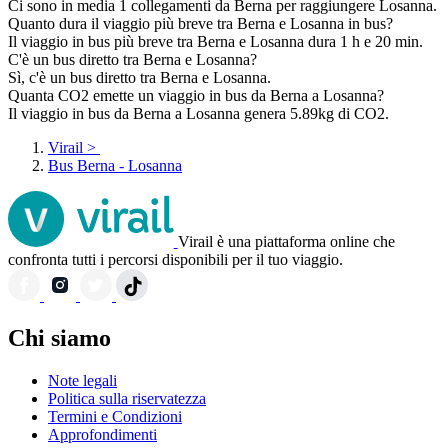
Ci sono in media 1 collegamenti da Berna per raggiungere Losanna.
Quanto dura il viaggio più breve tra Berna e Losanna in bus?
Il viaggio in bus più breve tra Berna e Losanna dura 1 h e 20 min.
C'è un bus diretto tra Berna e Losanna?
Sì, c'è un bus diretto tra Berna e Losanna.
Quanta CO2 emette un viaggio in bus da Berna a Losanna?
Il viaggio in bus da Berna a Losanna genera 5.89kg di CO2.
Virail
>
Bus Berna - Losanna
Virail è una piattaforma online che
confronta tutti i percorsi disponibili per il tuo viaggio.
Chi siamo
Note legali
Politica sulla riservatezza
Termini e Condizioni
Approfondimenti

____________________

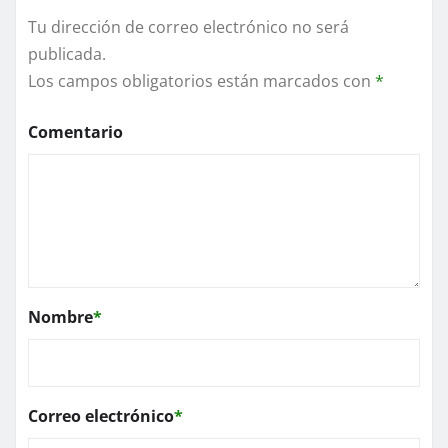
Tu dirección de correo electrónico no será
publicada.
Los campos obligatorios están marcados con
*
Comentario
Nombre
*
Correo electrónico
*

____________________

From the records, work out how many lines include "dura" and respond with the number only.

2